Below are records with pictures in them. Transcribe everything from the line containing "jaar geleden op" down to the line containing "प्राथमिक और द्वितीयक घटकों को मिलाता है।", exactly, and leave the pictures behind.

------ Given records

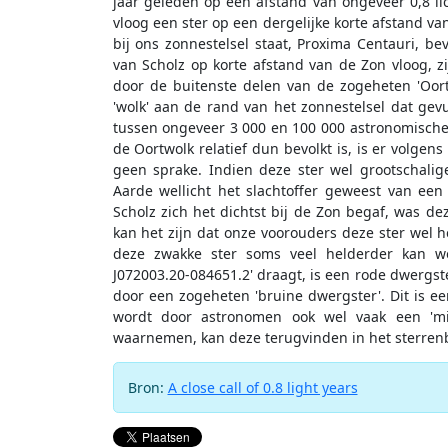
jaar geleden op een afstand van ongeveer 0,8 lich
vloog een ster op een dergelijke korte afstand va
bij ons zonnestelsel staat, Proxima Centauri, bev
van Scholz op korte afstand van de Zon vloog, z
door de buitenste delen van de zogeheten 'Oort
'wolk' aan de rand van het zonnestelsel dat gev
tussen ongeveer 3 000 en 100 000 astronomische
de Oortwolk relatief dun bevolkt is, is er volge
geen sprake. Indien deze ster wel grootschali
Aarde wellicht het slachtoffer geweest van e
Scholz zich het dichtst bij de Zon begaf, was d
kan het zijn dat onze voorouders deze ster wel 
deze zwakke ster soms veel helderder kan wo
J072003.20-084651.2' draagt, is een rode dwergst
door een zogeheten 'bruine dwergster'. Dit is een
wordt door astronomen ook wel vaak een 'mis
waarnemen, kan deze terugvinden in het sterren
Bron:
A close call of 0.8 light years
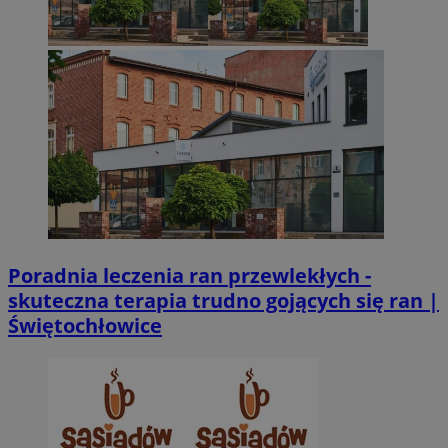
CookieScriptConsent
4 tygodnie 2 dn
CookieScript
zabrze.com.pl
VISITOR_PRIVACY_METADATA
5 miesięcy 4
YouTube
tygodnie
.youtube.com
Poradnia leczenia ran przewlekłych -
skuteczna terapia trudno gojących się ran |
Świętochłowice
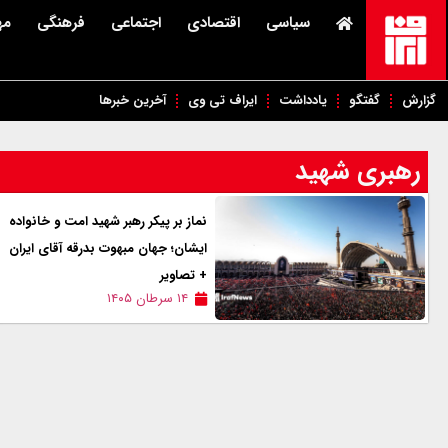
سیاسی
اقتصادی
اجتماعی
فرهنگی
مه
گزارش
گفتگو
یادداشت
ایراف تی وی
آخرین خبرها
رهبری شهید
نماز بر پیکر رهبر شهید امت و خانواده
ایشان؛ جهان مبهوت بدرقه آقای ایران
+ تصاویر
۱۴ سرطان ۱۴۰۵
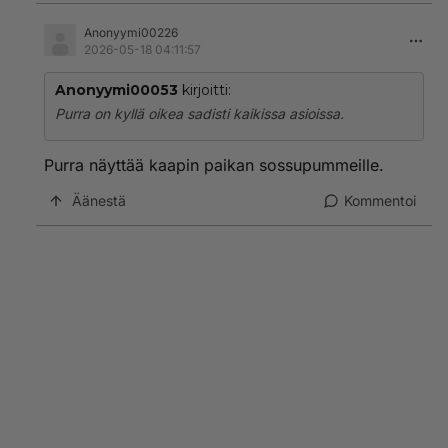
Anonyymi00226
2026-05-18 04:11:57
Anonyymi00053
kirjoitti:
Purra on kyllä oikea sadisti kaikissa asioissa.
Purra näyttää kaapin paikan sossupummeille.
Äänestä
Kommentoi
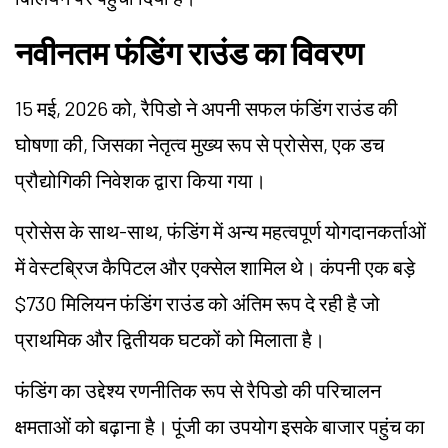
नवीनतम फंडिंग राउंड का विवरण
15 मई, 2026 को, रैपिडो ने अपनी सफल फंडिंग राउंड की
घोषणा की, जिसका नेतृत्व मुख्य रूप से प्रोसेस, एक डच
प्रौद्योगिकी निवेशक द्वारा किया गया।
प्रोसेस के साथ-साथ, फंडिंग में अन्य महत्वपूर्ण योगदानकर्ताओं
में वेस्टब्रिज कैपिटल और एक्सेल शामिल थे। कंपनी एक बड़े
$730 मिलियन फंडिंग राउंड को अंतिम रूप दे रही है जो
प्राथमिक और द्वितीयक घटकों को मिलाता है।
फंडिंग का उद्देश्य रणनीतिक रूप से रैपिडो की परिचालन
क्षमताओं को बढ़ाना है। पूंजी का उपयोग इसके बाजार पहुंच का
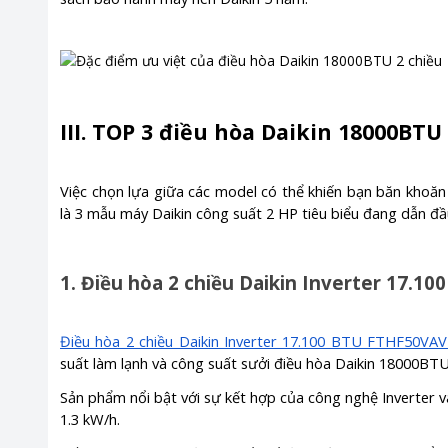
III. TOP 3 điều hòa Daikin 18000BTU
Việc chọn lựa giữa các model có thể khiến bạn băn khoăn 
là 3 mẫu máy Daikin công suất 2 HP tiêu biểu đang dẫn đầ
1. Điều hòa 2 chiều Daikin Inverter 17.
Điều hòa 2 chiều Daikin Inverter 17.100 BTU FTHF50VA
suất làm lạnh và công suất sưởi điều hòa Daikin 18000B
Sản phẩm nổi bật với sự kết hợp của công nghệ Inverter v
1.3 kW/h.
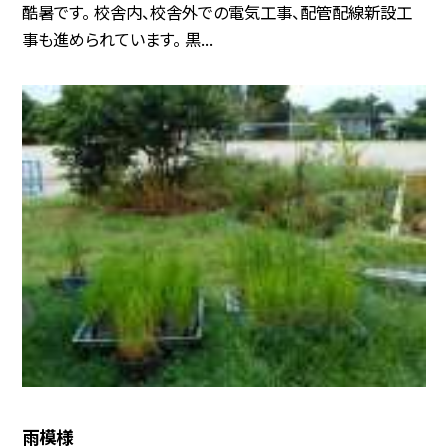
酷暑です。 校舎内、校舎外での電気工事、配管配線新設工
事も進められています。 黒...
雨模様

------------
------ Given records

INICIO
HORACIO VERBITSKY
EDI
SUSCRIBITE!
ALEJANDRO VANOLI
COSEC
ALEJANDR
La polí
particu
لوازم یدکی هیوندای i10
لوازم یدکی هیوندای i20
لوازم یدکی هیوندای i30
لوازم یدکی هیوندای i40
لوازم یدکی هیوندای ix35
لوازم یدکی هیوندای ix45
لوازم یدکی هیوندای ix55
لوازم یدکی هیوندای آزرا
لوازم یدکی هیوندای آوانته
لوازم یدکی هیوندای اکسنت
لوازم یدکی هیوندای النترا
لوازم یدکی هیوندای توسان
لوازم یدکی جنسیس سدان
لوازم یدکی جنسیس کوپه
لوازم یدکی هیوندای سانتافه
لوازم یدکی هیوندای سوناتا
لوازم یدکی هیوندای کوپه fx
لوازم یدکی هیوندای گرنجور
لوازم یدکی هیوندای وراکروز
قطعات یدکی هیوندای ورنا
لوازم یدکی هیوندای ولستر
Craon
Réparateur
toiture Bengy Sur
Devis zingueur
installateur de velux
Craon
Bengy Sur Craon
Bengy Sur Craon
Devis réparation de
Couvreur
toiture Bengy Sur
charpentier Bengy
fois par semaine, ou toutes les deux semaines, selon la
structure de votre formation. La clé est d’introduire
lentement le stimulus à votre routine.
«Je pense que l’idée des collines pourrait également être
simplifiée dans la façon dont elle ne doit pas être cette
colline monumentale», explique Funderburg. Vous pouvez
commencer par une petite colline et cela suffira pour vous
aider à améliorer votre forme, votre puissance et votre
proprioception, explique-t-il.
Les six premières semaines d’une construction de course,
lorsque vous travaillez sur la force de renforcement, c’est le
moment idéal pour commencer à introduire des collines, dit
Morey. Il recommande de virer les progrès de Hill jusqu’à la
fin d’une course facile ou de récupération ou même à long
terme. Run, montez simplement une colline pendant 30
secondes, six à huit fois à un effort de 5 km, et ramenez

------------
------ Given records

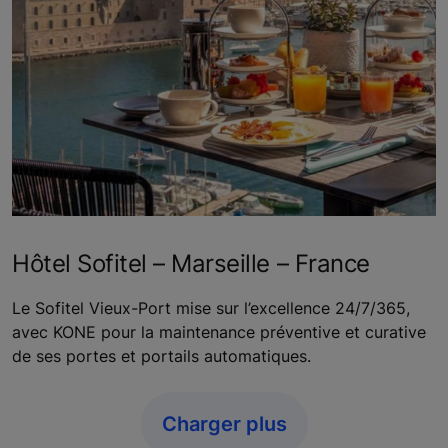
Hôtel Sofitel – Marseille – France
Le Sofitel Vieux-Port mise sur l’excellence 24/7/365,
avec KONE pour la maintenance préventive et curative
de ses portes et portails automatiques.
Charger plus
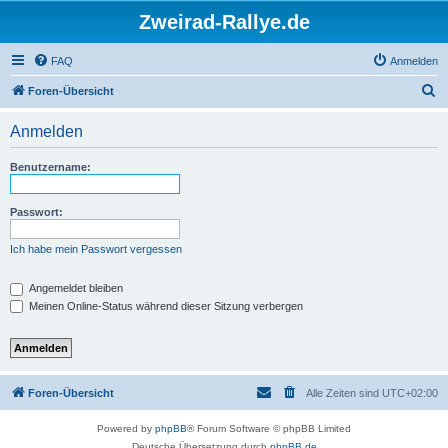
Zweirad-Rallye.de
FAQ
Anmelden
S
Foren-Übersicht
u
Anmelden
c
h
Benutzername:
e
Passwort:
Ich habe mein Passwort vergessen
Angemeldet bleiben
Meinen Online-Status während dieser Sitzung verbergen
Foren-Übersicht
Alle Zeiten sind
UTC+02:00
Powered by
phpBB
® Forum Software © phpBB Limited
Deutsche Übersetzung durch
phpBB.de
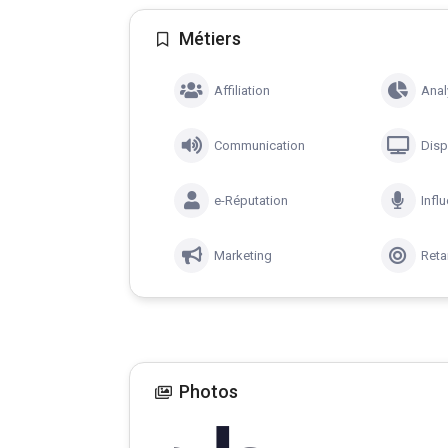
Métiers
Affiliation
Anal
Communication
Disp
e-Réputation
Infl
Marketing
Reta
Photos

------------

### [Result for this exercise]
jaar geleden op een afstand van ongeveer 0,8 lich
vloog een ster op een dergelijke korte afstand va
bij ons zonnestelsel staat, Proxima Centauri, bev
van Scholz op korte afstand van de Zon vloog, z
door de buitenste delen van de zogeheten 'Oort
'wolk' aan de rand van het zonnestelsel dat gev
tussen ongeveer 3 000 en 100 000 astronomische
de Oortwolk relatief dun bevolkt is, is er volge
geen sprake. Indien deze ster wel grootschali
Aarde wellicht het slachtoffer geweest van e
Scholz zich het dichtst bij de Zon begaf, was d
kan het zijn dat onze voorouders deze ster wel 
deze zwakke ster soms veel helderder kan wo
J072003.20-084651.2' draagt, is een rode dwergst
door een zogeheten 'bruine dwergster'. Dit is een
wordt door astronomen ook wel vaak een 'mis
waarnemen, kan deze terugvinden in het sterren
Bron:
A close call of 0.8 light years
CookieScriptConsent
4 tygodnie 2 dn
CookieScript
zabrze.com.pl
VISITOR_PRIVACY_METADATA
5 miesięcy 4
YouTube
tygodnie
.youtube.com
Poradnia leczenia ran przewlekłych -
skuteczna terapia trudno gojących się ran |
Świętochłowice
سیاسی
اقتصادی
اجتماعی
فرهنگی
مه
گزارش
گفتگو
یادداشت
ایراف تی وی
آخرین خبرها
رهبری شهید
نماز بر پیکر رهبر شهید امت و خانواده
ایشان؛ جهان مبهوت بدرقه آقای ایران
+ تصاویر
۱۴ سرطان ۱۴۰۵
Anonyymi00226
2026-05-18 04:11:57
Anonyymi00053
kirjoitti:
Purra on kyllä oikea sadisti kaikissa asioissa.
Purra näyttää kaapin paikan sossupummeille.
Äänestä
Kommentoi
नवीनतम फंडिंग राउंड का विवरण
15 मई, 2026 को, रैपिडो ने अपनी सफल फंडिंग राउंड की
घोषणा की, जिसका नेतृत्व मुख्य रूप से प्रोसेस, एक डच
प्रौद्योगिकी निवेशक द्वारा किया गया।
प्रोसेस के साथ-साथ, फंडिंग में अन्य महत्वपूर्ण योगदानकर्ताओं
में वेस्टब्रिज कैपिटल और एक्सेल शामिल थे। कंपनी एक बड़े
$730 मिलियन फंडिंग राउंड को अंतिम रूप दे रही है जो
प्राथमिक और द्वितीयक घटकों को मिलाता है।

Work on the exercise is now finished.